Task details. Every record below should be repeated word for word, with the pictures left out.

Data.
════════════════
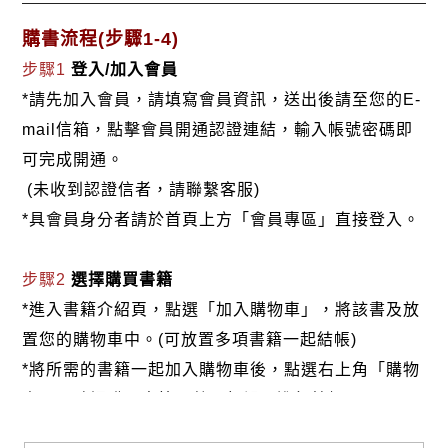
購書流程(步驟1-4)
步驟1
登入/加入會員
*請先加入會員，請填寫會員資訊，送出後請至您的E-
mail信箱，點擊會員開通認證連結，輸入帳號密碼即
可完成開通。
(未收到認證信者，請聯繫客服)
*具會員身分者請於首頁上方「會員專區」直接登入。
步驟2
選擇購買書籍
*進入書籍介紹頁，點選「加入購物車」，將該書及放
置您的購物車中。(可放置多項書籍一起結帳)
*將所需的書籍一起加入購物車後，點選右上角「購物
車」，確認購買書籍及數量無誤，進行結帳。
════════════════
Exercise solution.
購書流程(步驟1-4)
步驟1
登入/加入會員
*請先加入會員，請填寫會員資訊，送出後請至您的E-
mail信箱，點擊會員開通認證連結，輸入帳號密碼即
可完成開通。
(未收到認證信者，請聯繫客服)
*具會員身分者請於首頁上方「會員專區」直接登入。
步驟2
選擇購買書籍
*進入書籍介紹頁，點選「加入購物車」，將該書及放
置您的購物車中。(可放置多項書籍一起結帳)
*將所需的書籍一起加入購物車後，點選右上角「購物
車」，確認購買書籍及數量無誤，進行結帳。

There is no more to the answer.